(Document layout detection data)

-- Opening Marker --

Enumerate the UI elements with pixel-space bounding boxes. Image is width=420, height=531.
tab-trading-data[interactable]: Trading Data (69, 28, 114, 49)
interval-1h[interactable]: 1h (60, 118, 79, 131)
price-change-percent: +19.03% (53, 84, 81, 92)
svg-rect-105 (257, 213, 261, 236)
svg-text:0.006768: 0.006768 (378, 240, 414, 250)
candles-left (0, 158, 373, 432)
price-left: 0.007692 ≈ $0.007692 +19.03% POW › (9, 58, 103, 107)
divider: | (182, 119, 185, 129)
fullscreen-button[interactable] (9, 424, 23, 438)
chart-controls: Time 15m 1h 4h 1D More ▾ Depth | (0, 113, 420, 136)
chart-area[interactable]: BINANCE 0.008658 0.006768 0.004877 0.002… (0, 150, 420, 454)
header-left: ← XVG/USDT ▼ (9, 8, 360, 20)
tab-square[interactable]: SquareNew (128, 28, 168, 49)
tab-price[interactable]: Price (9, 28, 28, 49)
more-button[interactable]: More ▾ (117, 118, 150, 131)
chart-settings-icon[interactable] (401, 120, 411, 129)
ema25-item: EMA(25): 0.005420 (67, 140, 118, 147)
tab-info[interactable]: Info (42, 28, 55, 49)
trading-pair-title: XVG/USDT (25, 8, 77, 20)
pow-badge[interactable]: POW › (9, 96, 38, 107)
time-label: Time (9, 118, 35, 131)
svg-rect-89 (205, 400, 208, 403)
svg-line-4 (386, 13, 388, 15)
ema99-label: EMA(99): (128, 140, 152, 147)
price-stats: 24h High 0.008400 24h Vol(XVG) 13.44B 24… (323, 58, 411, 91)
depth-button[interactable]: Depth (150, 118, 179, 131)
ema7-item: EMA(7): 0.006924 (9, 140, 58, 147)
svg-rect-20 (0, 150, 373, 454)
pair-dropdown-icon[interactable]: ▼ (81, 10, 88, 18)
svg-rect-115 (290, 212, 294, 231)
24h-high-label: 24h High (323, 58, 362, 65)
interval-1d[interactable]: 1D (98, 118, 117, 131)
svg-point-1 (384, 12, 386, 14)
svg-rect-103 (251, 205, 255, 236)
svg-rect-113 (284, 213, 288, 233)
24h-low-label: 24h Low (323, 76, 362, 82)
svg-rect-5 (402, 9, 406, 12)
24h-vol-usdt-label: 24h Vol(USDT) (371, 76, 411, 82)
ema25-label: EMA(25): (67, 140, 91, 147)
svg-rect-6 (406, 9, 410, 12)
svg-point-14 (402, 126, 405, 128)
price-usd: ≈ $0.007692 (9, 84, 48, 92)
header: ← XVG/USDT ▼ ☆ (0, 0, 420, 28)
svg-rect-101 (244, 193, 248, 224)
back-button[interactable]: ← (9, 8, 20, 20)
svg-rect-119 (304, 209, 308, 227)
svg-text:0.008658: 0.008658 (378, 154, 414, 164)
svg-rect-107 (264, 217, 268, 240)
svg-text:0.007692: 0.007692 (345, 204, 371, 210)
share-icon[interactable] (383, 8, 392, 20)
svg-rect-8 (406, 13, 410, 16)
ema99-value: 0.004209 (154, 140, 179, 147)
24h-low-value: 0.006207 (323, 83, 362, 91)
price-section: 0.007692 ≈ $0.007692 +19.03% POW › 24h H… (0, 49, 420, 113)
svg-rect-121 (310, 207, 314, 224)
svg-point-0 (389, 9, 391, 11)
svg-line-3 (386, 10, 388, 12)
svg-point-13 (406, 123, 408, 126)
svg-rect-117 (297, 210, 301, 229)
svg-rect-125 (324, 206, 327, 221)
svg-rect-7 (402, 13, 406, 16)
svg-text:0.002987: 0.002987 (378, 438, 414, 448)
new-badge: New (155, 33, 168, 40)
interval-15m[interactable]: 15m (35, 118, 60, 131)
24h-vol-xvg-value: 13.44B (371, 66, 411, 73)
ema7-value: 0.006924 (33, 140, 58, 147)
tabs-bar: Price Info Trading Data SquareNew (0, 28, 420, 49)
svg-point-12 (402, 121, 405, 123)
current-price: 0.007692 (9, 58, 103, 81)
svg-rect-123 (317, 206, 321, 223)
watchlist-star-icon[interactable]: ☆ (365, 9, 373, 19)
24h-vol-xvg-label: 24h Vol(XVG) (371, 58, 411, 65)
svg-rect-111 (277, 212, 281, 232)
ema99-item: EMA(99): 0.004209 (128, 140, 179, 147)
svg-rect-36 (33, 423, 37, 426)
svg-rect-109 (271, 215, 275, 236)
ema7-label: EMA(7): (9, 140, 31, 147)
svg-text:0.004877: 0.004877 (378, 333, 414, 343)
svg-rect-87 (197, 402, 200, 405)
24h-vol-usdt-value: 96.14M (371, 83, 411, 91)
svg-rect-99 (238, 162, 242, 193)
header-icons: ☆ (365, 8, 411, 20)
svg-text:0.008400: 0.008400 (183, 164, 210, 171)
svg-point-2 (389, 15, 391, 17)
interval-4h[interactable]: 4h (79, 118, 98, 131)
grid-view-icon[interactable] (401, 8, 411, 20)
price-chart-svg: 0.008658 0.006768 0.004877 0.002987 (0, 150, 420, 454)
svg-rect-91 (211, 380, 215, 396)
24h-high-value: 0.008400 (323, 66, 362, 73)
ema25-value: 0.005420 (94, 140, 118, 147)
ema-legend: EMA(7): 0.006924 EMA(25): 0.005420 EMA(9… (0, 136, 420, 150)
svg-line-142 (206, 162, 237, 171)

-- Closing Marker --

Give back every entry, unchanged in any way.

• _ANSWER TO THE PROBLEM_
Enumerate the UI elements with pixel-space bounding boxes. Image is width=420, height=531.
tab-trading-data[interactable]: Trading Data (69, 28, 114, 49)
interval-1h[interactable]: 1h (60, 118, 79, 131)
price-change-percent: +19.03% (53, 84, 81, 92)
svg-rect-105 (257, 213, 261, 236)
svg-text:0.006768: 0.006768 (378, 240, 414, 250)
candles-left (0, 158, 373, 432)
price-left: 0.007692 ≈ $0.007692 +19.03% POW › (9, 58, 103, 107)
divider: | (182, 119, 185, 129)
fullscreen-button[interactable] (9, 424, 23, 438)
chart-controls: Time 15m 1h 4h 1D More ▾ Depth | (0, 113, 420, 136)
chart-area[interactable]: BINANCE 0.008658 0.006768 0.004877 0.002… (0, 150, 420, 454)
header-left: ← XVG/USDT ▼ (9, 8, 360, 20)
tab-square[interactable]: SquareNew (128, 28, 168, 49)
tab-price[interactable]: Price (9, 28, 28, 49)
more-button[interactable]: More ▾ (117, 118, 150, 131)
chart-settings-icon[interactable] (401, 120, 411, 129)
ema25-item: EMA(25): 0.005420 (67, 140, 118, 147)
tab-info[interactable]: Info (42, 28, 55, 49)
trading-pair-title: XVG/USDT (25, 8, 77, 20)
pow-badge[interactable]: POW › (9, 96, 38, 107)
time-label: Time (9, 118, 35, 131)
svg-rect-89 (205, 400, 208, 403)
svg-line-4 (386, 13, 388, 15)
ema99-label: EMA(99): (128, 140, 152, 147)
price-stats: 24h High 0.008400 24h Vol(XVG) 13.44B 24… (323, 58, 411, 91)
depth-button[interactable]: Depth (150, 118, 179, 131)
ema7-item: EMA(7): 0.006924 (9, 140, 58, 147)
svg-rect-20 (0, 150, 373, 454)
pair-dropdown-icon[interactable]: ▼ (81, 10, 88, 18)
svg-rect-115 (290, 212, 294, 231)
24h-high-label: 24h High (323, 58, 362, 65)
interval-1d[interactable]: 1D (98, 118, 117, 131)
svg-point-1 (384, 12, 386, 14)
svg-rect-103 (251, 205, 255, 236)
svg-rect-113 (284, 213, 288, 233)
24h-low-label: 24h Low (323, 76, 362, 82)
svg-rect-5 (402, 9, 406, 12)
24h-vol-usdt-label: 24h Vol(USDT) (371, 76, 411, 82)
ema25-label: EMA(25): (67, 140, 91, 147)
svg-rect-6 (406, 9, 410, 12)
svg-point-14 (402, 126, 405, 128)
price-usd: ≈ $0.007692 (9, 84, 48, 92)
header: ← XVG/USDT ▼ ☆ (0, 0, 420, 28)
svg-rect-101 (244, 193, 248, 224)
back-button[interactable]: ← (9, 8, 20, 20)
svg-rect-119 (304, 209, 308, 227)
svg-text:0.008658: 0.008658 (378, 154, 414, 164)
svg-rect-107 (264, 217, 268, 240)
svg-text:0.007692: 0.007692 (345, 204, 371, 210)
share-icon[interactable] (383, 8, 392, 20)
svg-rect-8 (406, 13, 410, 16)
ema99-value: 0.004209 (154, 140, 179, 147)
24h-low-value: 0.006207 (323, 83, 362, 91)
price-section: 0.007692 ≈ $0.007692 +19.03% POW › 24h H… (0, 49, 420, 113)
svg-rect-121 (310, 207, 314, 224)
svg-point-0 (389, 9, 391, 11)
svg-line-3 (386, 10, 388, 12)
svg-point-13 (406, 123, 408, 126)
svg-rect-117 (297, 210, 301, 229)
svg-rect-125 (324, 206, 327, 221)
svg-rect-7 (402, 13, 406, 16)
svg-text:0.002987: 0.002987 (378, 438, 414, 448)
new-badge: New (155, 33, 168, 40)
interval-15m[interactable]: 15m (35, 118, 60, 131)
24h-vol-xvg-value: 13.44B (371, 66, 411, 73)
ema7-value: 0.006924 (33, 140, 58, 147)
tabs-bar: Price Info Trading Data SquareNew (0, 28, 420, 49)
svg-point-12 (402, 121, 405, 123)
current-price: 0.007692 (9, 58, 103, 81)
svg-rect-123 (317, 206, 321, 223)
watchlist-star-icon[interactable]: ☆ (365, 9, 373, 19)
24h-vol-xvg-label: 24h Vol(XVG) (371, 58, 411, 65)
svg-rect-111 (277, 212, 281, 232)
ema99-item: EMA(99): 0.004209 (128, 140, 179, 147)
svg-rect-36 (33, 423, 37, 426)
svg-rect-109 (271, 215, 275, 236)
ema7-label: EMA(7): (9, 140, 31, 147)
svg-text:0.004877: 0.004877 (378, 333, 414, 343)
svg-rect-87 (197, 402, 200, 405)
24h-vol-usdt-value: 96.14M (371, 83, 411, 91)
svg-rect-99 (238, 162, 242, 193)
header-icons: ☆ (365, 8, 411, 20)
svg-text:0.008400: 0.008400 (183, 164, 210, 171)
svg-point-2 (389, 15, 391, 17)
interval-4h[interactable]: 4h (79, 118, 98, 131)
grid-view-icon[interactable] (401, 8, 411, 20)
price-chart-svg: 0.008658 0.006768 0.004877 0.002987 (0, 150, 420, 454)
svg-rect-91 (211, 380, 215, 396)
24h-high-value: 0.008400 (323, 66, 362, 73)
ema25-value: 0.005420 (94, 140, 118, 147)
ema-legend: EMA(7): 0.006924 EMA(25): 0.005420 EMA(9… (0, 136, 420, 150)
svg-line-142 (206, 162, 237, 171)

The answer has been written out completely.